Prager Wins Beckman Scholarship
June 4, 2007Contact: Andy Faught
Occidental College junior Case Prager of Los Angeles has been awarded a Beckman Scholars Program award, one of the country’s most prestigious undergraduate research scholarships. She is the ninth Occidental student to win the honor since the program started in 1997. Seventy-two students from 14 colleges and universities received the award this year.
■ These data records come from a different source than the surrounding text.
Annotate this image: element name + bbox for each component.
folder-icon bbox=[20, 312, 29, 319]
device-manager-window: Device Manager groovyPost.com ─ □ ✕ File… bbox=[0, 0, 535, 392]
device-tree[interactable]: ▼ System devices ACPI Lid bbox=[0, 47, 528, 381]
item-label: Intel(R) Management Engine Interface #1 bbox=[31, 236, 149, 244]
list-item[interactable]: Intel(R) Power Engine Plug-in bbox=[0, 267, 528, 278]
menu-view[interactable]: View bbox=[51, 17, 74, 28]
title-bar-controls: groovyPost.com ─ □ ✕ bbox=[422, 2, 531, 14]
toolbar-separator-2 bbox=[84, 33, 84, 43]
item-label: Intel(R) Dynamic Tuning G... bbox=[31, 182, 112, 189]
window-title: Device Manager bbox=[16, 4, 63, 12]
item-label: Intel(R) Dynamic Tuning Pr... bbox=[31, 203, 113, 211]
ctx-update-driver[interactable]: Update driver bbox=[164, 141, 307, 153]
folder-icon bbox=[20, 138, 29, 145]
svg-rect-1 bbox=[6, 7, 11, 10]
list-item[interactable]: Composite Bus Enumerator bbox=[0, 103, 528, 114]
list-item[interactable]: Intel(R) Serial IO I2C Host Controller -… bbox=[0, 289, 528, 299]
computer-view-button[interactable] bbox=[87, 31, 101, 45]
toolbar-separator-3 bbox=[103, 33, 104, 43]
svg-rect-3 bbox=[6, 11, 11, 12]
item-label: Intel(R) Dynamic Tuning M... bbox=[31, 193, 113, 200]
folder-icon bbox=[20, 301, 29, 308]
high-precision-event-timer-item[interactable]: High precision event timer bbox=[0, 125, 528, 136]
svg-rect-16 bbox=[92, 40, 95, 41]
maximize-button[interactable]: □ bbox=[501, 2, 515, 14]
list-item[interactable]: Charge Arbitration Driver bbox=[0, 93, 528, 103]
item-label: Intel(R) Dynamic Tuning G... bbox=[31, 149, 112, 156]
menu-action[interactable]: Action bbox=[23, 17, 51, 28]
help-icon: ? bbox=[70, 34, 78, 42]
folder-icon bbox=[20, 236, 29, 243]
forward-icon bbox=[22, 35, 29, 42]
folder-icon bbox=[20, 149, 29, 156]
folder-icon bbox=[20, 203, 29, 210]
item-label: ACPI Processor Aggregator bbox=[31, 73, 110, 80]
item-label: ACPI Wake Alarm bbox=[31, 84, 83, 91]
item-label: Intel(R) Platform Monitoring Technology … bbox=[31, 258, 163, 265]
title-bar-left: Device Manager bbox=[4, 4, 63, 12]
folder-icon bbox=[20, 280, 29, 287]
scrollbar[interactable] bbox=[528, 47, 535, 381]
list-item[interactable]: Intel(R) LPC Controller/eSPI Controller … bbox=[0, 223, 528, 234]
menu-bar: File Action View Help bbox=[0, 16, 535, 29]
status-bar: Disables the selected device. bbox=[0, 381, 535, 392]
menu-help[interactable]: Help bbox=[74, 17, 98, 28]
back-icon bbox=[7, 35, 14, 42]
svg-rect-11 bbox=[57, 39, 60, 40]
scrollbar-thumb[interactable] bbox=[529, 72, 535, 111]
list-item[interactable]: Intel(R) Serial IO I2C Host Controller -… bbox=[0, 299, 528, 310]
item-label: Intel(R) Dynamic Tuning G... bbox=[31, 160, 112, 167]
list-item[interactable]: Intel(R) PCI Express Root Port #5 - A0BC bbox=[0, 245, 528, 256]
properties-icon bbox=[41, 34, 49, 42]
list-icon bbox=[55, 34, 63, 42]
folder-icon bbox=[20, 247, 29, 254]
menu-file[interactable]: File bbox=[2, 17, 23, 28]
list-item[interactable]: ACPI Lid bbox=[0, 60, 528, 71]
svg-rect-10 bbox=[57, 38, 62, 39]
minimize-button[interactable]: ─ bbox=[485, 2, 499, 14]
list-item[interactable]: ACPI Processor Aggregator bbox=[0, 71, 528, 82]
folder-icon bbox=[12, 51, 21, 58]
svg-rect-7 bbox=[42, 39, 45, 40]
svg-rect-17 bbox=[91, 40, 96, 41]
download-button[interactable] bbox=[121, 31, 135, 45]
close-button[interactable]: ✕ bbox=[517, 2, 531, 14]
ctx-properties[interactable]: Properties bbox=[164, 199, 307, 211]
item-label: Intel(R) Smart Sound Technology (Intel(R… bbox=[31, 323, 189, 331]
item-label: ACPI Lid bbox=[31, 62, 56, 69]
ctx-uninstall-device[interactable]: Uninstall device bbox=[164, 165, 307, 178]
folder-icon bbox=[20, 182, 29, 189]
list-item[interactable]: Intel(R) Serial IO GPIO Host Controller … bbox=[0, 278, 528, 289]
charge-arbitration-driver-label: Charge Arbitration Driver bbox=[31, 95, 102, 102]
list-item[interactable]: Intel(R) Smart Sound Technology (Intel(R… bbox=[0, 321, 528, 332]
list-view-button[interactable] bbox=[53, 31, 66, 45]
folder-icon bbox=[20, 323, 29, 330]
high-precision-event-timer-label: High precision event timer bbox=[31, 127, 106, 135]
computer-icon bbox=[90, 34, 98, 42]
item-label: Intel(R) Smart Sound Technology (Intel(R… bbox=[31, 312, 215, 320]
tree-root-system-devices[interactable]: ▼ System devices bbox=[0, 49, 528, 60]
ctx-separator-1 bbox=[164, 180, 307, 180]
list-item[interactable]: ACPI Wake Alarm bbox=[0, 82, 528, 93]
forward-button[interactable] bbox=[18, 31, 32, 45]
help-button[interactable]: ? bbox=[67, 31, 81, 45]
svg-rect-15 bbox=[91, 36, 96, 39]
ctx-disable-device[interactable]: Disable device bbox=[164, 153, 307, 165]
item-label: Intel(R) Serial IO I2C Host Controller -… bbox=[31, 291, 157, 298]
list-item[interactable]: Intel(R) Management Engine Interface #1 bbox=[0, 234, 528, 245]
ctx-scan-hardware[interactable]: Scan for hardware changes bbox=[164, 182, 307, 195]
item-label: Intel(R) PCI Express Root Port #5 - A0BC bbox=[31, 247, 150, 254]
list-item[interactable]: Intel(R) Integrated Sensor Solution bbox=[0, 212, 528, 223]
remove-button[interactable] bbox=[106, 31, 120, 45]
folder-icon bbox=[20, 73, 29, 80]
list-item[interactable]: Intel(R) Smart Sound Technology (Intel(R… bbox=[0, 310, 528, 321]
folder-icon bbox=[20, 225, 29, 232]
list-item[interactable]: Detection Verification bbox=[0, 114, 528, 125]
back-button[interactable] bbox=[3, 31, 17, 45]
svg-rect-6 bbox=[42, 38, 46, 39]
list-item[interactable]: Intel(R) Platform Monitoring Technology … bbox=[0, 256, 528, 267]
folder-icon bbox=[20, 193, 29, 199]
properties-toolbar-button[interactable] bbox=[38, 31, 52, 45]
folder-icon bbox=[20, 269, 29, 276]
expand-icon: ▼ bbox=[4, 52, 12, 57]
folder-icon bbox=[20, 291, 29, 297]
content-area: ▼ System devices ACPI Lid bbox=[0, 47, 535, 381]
Prager, an independent pattern of study major, will receive $19,300 to conduct her research project on the castor bean plant, titled “Variability in extrafloral nectary structure, herbivory, and ant attendance in the exotic plant Ricinus communis in Southern California and Costa Rica.” She will spend several weeks this summer at La Selva Biological Station in Costa Rica. The award allots a stipend and supply funds for 15 months – two summers and the intervening academic year – of independent research with a faculty mentor.
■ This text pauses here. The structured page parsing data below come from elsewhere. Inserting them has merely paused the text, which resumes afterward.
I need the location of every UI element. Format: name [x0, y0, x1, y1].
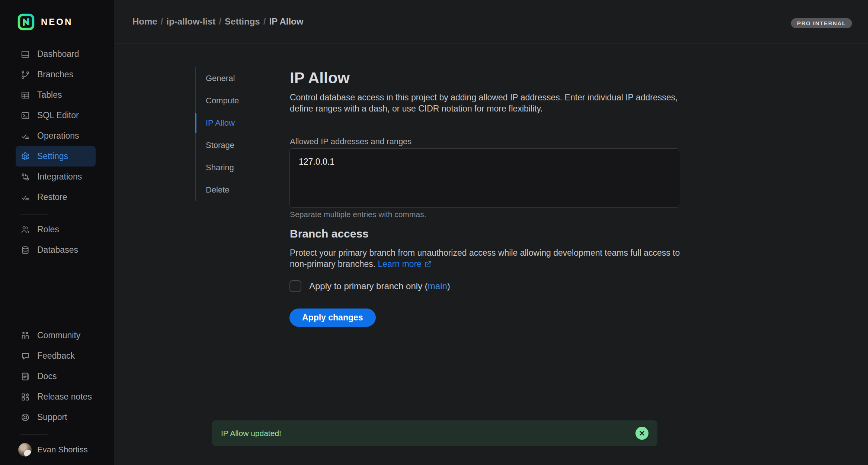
sidebar-item-roles[interactable]: Roles [16, 219, 96, 240]
sidebar-item-operations[interactable]: Operations [16, 126, 96, 146]
sidebar-item-label: Community [37, 330, 80, 340]
toast-close-button[interactable] [635, 427, 648, 440]
brand-wordmark: NEON [41, 17, 73, 27]
checkbox-label-suffix: ) [447, 281, 450, 291]
subnav-item-compute[interactable]: Compute [196, 90, 266, 112]
sidebar-item-label: Branches [37, 70, 73, 80]
neon-logo-icon [17, 13, 35, 30]
support-icon [20, 413, 30, 422]
branch-name-main[interactable]: main [428, 281, 447, 291]
branch-access-title: Branch access [290, 227, 369, 240]
learn-more-link[interactable]: Learn more [378, 259, 432, 269]
neon-logo[interactable]: NEON [17, 13, 73, 30]
dashboard-icon [20, 49, 30, 59]
external-link-icon [424, 260, 432, 268]
sidebar-item-label: Integrations [37, 172, 82, 182]
toast-message: IP Allow updated! [221, 429, 281, 438]
sidebar-item-label: Operations [37, 131, 79, 141]
close-icon [639, 430, 645, 436]
breadcrumb-home[interactable]: Home [132, 16, 157, 26]
top-header: Home/ip-allow-list/Settings/IP Allow PRO… [115, 0, 868, 43]
operations-icon [20, 131, 30, 141]
branch-access-description: Protect your primary branch from unautho… [290, 247, 684, 269]
roles-icon [20, 225, 30, 235]
sidebar-item-branches[interactable]: Branches [16, 64, 96, 85]
sidebar-item-label: Roles [37, 225, 59, 235]
subnav-item-general[interactable]: General [196, 67, 266, 90]
sidebar-nav: Dashboard Branches Tables SQL Editor Ope… [0, 44, 114, 260]
subnav-item-sharing[interactable]: Sharing [196, 156, 266, 179]
primary-branch-checkbox[interactable] [289, 280, 301, 292]
allowed-ips-helper: Separate multiple entries with commas. [290, 210, 426, 219]
sidebar-item-sql-editor[interactable]: SQL Editor [16, 105, 96, 126]
sidebar-item-label: Support [37, 412, 67, 422]
page-title: IP Allow [290, 69, 350, 87]
plan-badge: PRO INTERNAL [791, 18, 852, 28]
avatar [18, 443, 32, 456]
apply-changes-button[interactable]: Apply changes [289, 309, 376, 327]
sidebar-item-tables[interactable]: Tables [16, 85, 96, 105]
sidebar-item-label: Feedback [37, 351, 75, 361]
primary-branch-label: Apply to primary branch only (main) [309, 281, 450, 291]
sidebar-item-docs[interactable]: Docs [16, 366, 96, 387]
subnav-item-delete[interactable]: Delete [196, 179, 266, 201]
user-menu[interactable]: Evan Shortiss [18, 439, 106, 460]
breadcrumb: Home/ip-allow-list/Settings/IP Allow [132, 16, 303, 27]
breadcrumb-project[interactable]: ip-allow-list [166, 16, 215, 26]
user-name: Evan Shortiss [37, 445, 88, 455]
breadcrumb-separator: / [215, 16, 225, 26]
sidebar-item-label: Docs [37, 371, 57, 381]
feedback-icon [20, 351, 30, 361]
sidebar-item-support[interactable]: Support [16, 407, 96, 427]
sidebar-item-databases[interactable]: Databases [16, 240, 96, 260]
tables-icon [20, 90, 30, 100]
sidebar-item-label: Restore [37, 192, 67, 202]
sidebar-item-label: SQL Editor [37, 110, 79, 120]
sidebar-item-restore[interactable]: Restore [16, 187, 96, 207]
learn-more-label: Learn more [378, 259, 422, 269]
sidebar-item-label: Release notes [37, 392, 92, 402]
sidebar-item-dashboard[interactable]: Dashboard [16, 44, 96, 64]
sidebar-item-feedback[interactable]: Feedback [16, 346, 96, 366]
sidebar-item-label: Dashboard [37, 49, 79, 59]
breadcrumb-settings[interactable]: Settings [225, 16, 260, 26]
sidebar-divider [20, 434, 48, 435]
settings-gear-icon [20, 152, 30, 161]
sidebar-item-label: Databases [37, 245, 78, 255]
breadcrumb-separator: / [260, 16, 269, 26]
allowed-ips-label: Allowed IP addresses and ranges [290, 137, 411, 146]
branch-access-text: Protect your primary branch from unautho… [290, 248, 680, 269]
primary-branch-row: Apply to primary branch only (main) [289, 280, 450, 292]
subnav-item-storage[interactable]: Storage [196, 134, 266, 156]
branches-icon [20, 70, 30, 80]
sidebar-item-integrations[interactable]: Integrations [16, 167, 96, 187]
sql-editor-icon [20, 111, 30, 120]
integrations-icon [20, 172, 30, 182]
databases-icon [20, 245, 30, 255]
settings-subnav: General Compute IP Allow Storage Sharing… [195, 67, 266, 201]
sidebar: NEON Dashboard Branches Tables SQL Edito… [0, 0, 114, 465]
sidebar-item-label: Tables [37, 90, 62, 100]
checkbox-label-prefix: Apply to primary branch only ( [309, 281, 428, 291]
success-toast: IP Allow updated! [212, 420, 657, 446]
sidebar-divider [20, 214, 48, 214]
sidebar-footer: Community Feedback Docs Release notes Su… [0, 325, 114, 460]
community-icon [20, 331, 30, 340]
release-notes-icon [20, 392, 30, 402]
sidebar-item-settings[interactable]: Settings [16, 146, 96, 167]
subnav-item-ip-allow[interactable]: IP Allow [196, 112, 266, 134]
sidebar-item-label: Settings [37, 151, 68, 161]
sidebar-item-release-notes[interactable]: Release notes [16, 387, 96, 407]
restore-icon [20, 193, 30, 202]
allowed-ips-textarea[interactable]: 127.0.0.1 [289, 148, 680, 208]
breadcrumb-separator: / [157, 16, 167, 26]
breadcrumb-current: IP Allow [269, 16, 303, 26]
sidebar-item-community[interactable]: Community [16, 325, 96, 346]
page-description: Control database access in this project … [290, 92, 680, 114]
docs-icon [20, 372, 30, 381]
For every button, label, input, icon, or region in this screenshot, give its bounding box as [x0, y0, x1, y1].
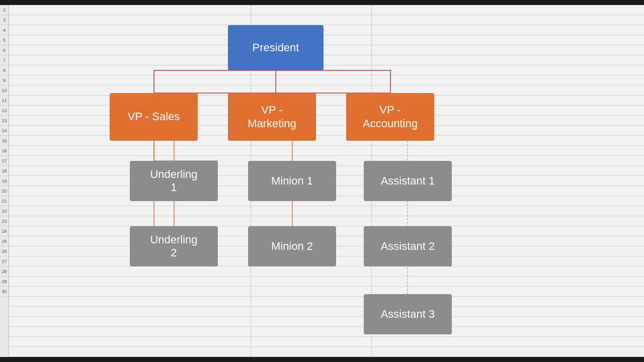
row-num: 21 [0, 196, 9, 206]
vp-sales-label: VP - Sales [128, 110, 180, 123]
top-bar [0, 0, 644, 5]
vp-sales-node: VP - Sales [110, 93, 198, 141]
row-num: 29 [0, 277, 9, 287]
row-num: 7 [0, 55, 9, 65]
row-num: 23 [0, 216, 9, 226]
vp-accounting-node: VP -Accounting [346, 93, 434, 141]
assistant1-node: Assistant 1 [364, 161, 452, 201]
row-num: 22 [0, 206, 9, 216]
row-num: 20 [0, 186, 9, 196]
president-node: President [228, 25, 324, 70]
row-num: 25 [0, 236, 9, 246]
row-num: 19 [0, 176, 9, 186]
row-num: 11 [0, 96, 9, 106]
org-chart: President VP - Sales VP -Marketing VP -A… [69, 15, 482, 347]
row-num: 15 [0, 136, 9, 146]
grid-area: 2 3 4 5 6 7 8 9 10 11 12 13 14 15 16 17 … [0, 5, 644, 362]
underling1-label: Underling1 [150, 168, 197, 195]
spreadsheet: 2 3 4 5 6 7 8 9 10 11 12 13 14 15 16 17 … [0, 0, 644, 362]
assistant2-node: Assistant 2 [364, 226, 452, 266]
row-num: 24 [0, 226, 9, 236]
row-num: 9 [0, 75, 9, 85]
row-num: 28 [0, 266, 9, 277]
row-numbers: 2 3 4 5 6 7 8 9 10 11 12 13 14 15 16 17 … [0, 5, 9, 362]
grid-content: President VP - Sales VP -Marketing VP -A… [9, 5, 644, 357]
row-num: 2 [0, 5, 9, 15]
row-num: 17 [0, 156, 9, 166]
row-num: 27 [0, 256, 9, 266]
underling2-node: Underling2 [130, 226, 218, 266]
vp-accounting-label: VP -Accounting [363, 104, 418, 130]
minion1-node: Minion 1 [248, 161, 336, 201]
vp-marketing-node: VP -Marketing [228, 93, 316, 141]
minion1-label: Minion 1 [271, 174, 313, 188]
row-num: 12 [0, 106, 9, 116]
bottom-bar [0, 357, 644, 362]
minion2-label: Minion 2 [271, 240, 313, 253]
row-num: 18 [0, 166, 9, 176]
assistant1-label: Assistant 1 [381, 174, 435, 188]
assistant3-label: Assistant 3 [381, 308, 435, 321]
row-num: 13 [0, 116, 9, 126]
row-num: 10 [0, 85, 9, 96]
row-num: 3 [0, 15, 9, 25]
row-num: 4 [0, 25, 9, 35]
row-num: 14 [0, 126, 9, 136]
row-num: 30 [0, 287, 9, 297]
row-num: 26 [0, 246, 9, 256]
assistant2-label: Assistant 2 [381, 240, 435, 253]
president-label: President [253, 41, 299, 54]
vp-marketing-label: VP -Marketing [248, 104, 296, 130]
row-num: 5 [0, 35, 9, 45]
row-num: 8 [0, 65, 9, 75]
underling1-node: Underling1 [130, 161, 218, 201]
minion2-node: Minion 2 [248, 226, 336, 266]
assistant3-node: Assistant 3 [364, 294, 452, 334]
row-num: 6 [0, 45, 9, 55]
underling2-label: Underling2 [150, 233, 197, 260]
row-num: 16 [0, 146, 9, 156]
Occidental has a long commitment to undergraduate research. The college’s Undergraduate Research Program – recipient of a 1998 National Science Foundation Integration of Research and Education Award – was cited as one of the country’s best in a 2001 study of undergraduate research sponsored by a consortium of private foundations. Each of Occidental’s previous Beckman Scholars has gone on to graduate study; seven of the eight have earned or are pursuing Ph.Ds or medical degrees.
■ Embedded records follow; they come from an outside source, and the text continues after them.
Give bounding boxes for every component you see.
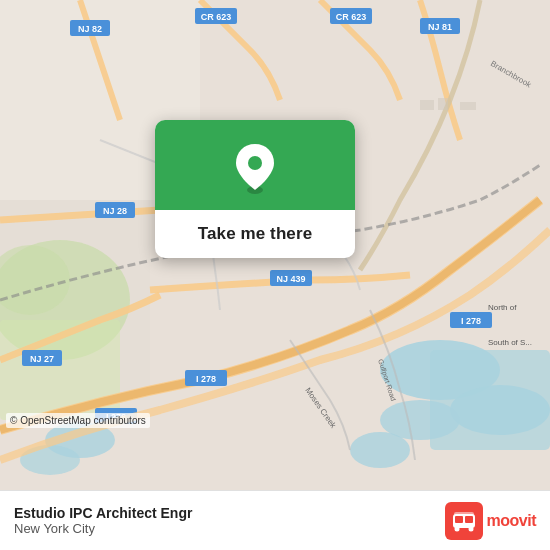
take-me-there-label: Take me there xyxy=(186,210,324,258)
card-green-section xyxy=(155,120,355,210)
svg-text:NJ 27: NJ 27 xyxy=(30,354,54,364)
svg-rect-41 xyxy=(438,98,448,110)
svg-text:NJ 82: NJ 82 xyxy=(78,24,102,34)
map-attribution: © OpenStreetMap contributors xyxy=(6,413,150,428)
svg-point-49 xyxy=(454,526,459,531)
moovit-logo[interactable]: moovit xyxy=(445,502,536,540)
svg-rect-47 xyxy=(455,516,463,523)
svg-text:CR 623: CR 623 xyxy=(201,12,232,22)
location-pin-icon xyxy=(233,142,277,194)
svg-text:NJ 439: NJ 439 xyxy=(276,274,305,284)
svg-point-6 xyxy=(350,432,410,468)
location-info: Estudio IPC Architect Engr New York City xyxy=(14,505,435,536)
svg-rect-40 xyxy=(420,100,434,110)
svg-rect-7 xyxy=(430,350,550,450)
svg-text:I 278: I 278 xyxy=(196,374,216,384)
location-name: Estudio IPC Architect Engr xyxy=(14,505,435,521)
bottom-bar: Estudio IPC Architect Engr New York City… xyxy=(0,490,550,550)
svg-point-50 xyxy=(468,526,473,531)
take-me-there-card[interactable]: Take me there xyxy=(155,120,355,258)
svg-text:NJ 28: NJ 28 xyxy=(103,206,127,216)
location-city: New York City xyxy=(14,521,435,536)
svg-rect-48 xyxy=(465,516,473,523)
svg-text:NJ 81: NJ 81 xyxy=(428,22,452,32)
svg-point-44 xyxy=(248,156,262,170)
svg-rect-51 xyxy=(454,512,474,516)
svg-text:I 278: I 278 xyxy=(461,316,481,326)
map-container[interactable]: I 278 I 278 I 278 NJ 439 NJ 27 NJ 28 NJ … xyxy=(0,0,550,490)
svg-rect-42 xyxy=(460,102,476,110)
svg-text:North of: North of xyxy=(488,303,517,312)
moovit-icon xyxy=(445,502,483,540)
moovit-text: moovit xyxy=(487,512,536,530)
svg-text:CR 623: CR 623 xyxy=(336,12,367,22)
svg-text:South of S...: South of S... xyxy=(488,338,532,347)
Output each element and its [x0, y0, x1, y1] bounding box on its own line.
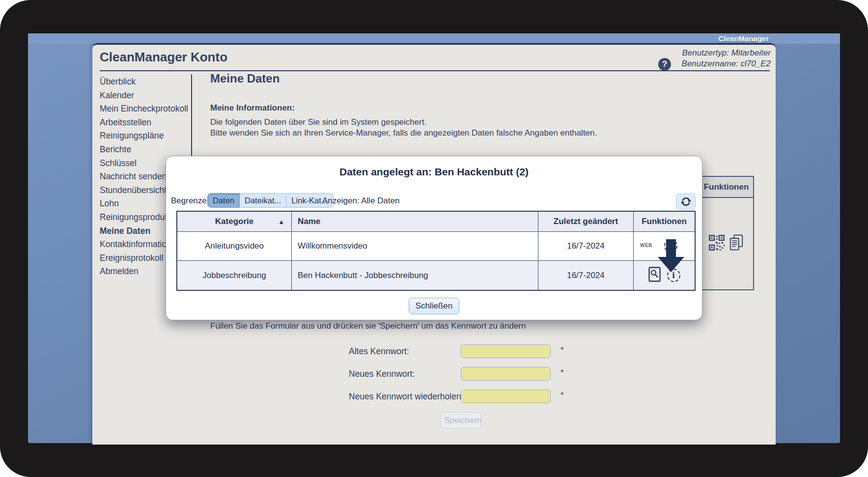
repeat-password-field[interactable]: [461, 390, 551, 403]
sidebar-item-eincheckprotokoll[interactable]: Mein Eincheckprotokoll: [100, 102, 193, 116]
old-password-field[interactable]: [461, 344, 551, 358]
old-password-label: Altes Kennwort:: [349, 346, 409, 357]
required-marker: *: [560, 391, 564, 400]
sidebar-item-reinigungsplaene[interactable]: Reinigungspläne: [100, 129, 193, 143]
show-label: Anzeigen:: [322, 196, 360, 206]
new-password-field[interactable]: [461, 367, 551, 381]
show-value[interactable]: Alle Daten: [361, 196, 399, 206]
background-table-cell: [699, 198, 754, 290]
pointer-arrow-icon: [657, 239, 685, 273]
copy-documents-icon[interactable]: [729, 234, 744, 253]
save-button[interactable]: Speichern: [441, 412, 481, 428]
header-divider: [100, 70, 770, 71]
page-title: CleanManager Konto: [100, 50, 227, 65]
required-marker: *: [560, 368, 564, 378]
filter-tab-group: Daten Dateikat... Link-Kat...: [207, 193, 334, 208]
data-dialog: Daten angelegt an: Ben Hackenbutt (2) Be…: [166, 156, 702, 320]
background-data-table: Funktionen: [699, 176, 754, 290]
info-heading: Meine Informationen:: [210, 103, 295, 113]
tab-daten[interactable]: Daten: [207, 193, 240, 208]
col-header-zuletzt[interactable]: Zuletzt geändert: [538, 212, 634, 232]
top-bar: CleanManager: [28, 33, 840, 44]
new-password-label: Neues Kennwort:: [349, 369, 415, 379]
password-instruction: Füllen Sie das Formular aus und drücken …: [210, 321, 526, 331]
sidebar-item-kalender[interactable]: Kalender: [100, 89, 193, 103]
table-cell-date: 16/7-2024: [538, 232, 634, 261]
help-icon[interactable]: ?: [658, 58, 671, 71]
col-header-name[interactable]: Name: [292, 212, 538, 232]
user-type: Benutzertyp: Mitarbeiter: [682, 48, 771, 58]
repeat-password-label: Neues Kennwort wiederholen:: [349, 392, 463, 402]
table-row: Jobbeschreibung: [177, 261, 292, 290]
screenshot-root: CleanManager CleanManager Konto ? Benutz…: [0, 0, 868, 477]
web-link-icon[interactable]: WEB: [640, 243, 652, 248]
refresh-button[interactable]: [676, 194, 696, 210]
table-cell-name: Ben Hackenbutt - Jobbeschreibung: [292, 261, 538, 290]
col-header-funktionen: Funktionen: [634, 212, 695, 232]
col-header-kategorie[interactable]: Kategorie ▲: [177, 212, 292, 232]
table-row: Anleitungsvideo: [177, 232, 292, 261]
info-paragraph: Die folgenden Daten über Sie sind im Sys…: [210, 117, 597, 138]
info-line-1: Die folgenden Daten über Sie sind im Sys…: [210, 117, 597, 128]
sidebar-item-ueberblick[interactable]: Überblick: [100, 75, 193, 89]
sort-asc-icon: ▲: [278, 218, 284, 225]
content-title: Meine Daten: [210, 72, 280, 85]
qr-code-icon[interactable]: [709, 235, 725, 253]
background-table-header: Funktionen: [699, 176, 754, 198]
close-button[interactable]: Schließen: [409, 298, 459, 314]
data-table: Kategorie ▲ Name Zuletzt geändert Funkti…: [176, 211, 696, 291]
tab-dateikategorien[interactable]: Dateikat...: [240, 193, 286, 208]
dialog-title: Daten angelegt an: Ben Hackenbutt (2): [166, 166, 702, 178]
user-name: Benutzername: cl70_E2: [682, 58, 771, 69]
table-cell-date: 16/7-2024: [538, 261, 634, 290]
table-cell-name: Willkommensvideo: [292, 232, 538, 261]
info-line-2: Bitte wenden Sie sich an Ihren Service-M…: [210, 128, 597, 139]
sidebar-item-berichte[interactable]: Berichte: [100, 143, 193, 157]
app-brand: CleanManager: [718, 34, 769, 43]
sidebar-item-arbeitsstellen[interactable]: Arbeitsstellen: [100, 116, 193, 130]
refresh-icon: [680, 196, 692, 207]
required-marker: *: [560, 345, 564, 355]
user-info: Benutzertyp: Mitarbeiter Benutzername: c…: [682, 48, 771, 69]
Twenty-five Oxy students went to the National Conference on Undergraduate Research in April. Since 2005, a total of 55 Occidental students have been invited to NCUR. This year’s total is greater than that of any other nationally ranked liberal arts college and that of UCLA, Caltech, Yale, and Stanford combined.
The Arnold and Mabel Beckman Foundation makes grants to non-profit research institutions to promote research in chemistry and the life sciences, and particularly to foster the invention of methods, instruments, and materials that will open up new avenues of research in science.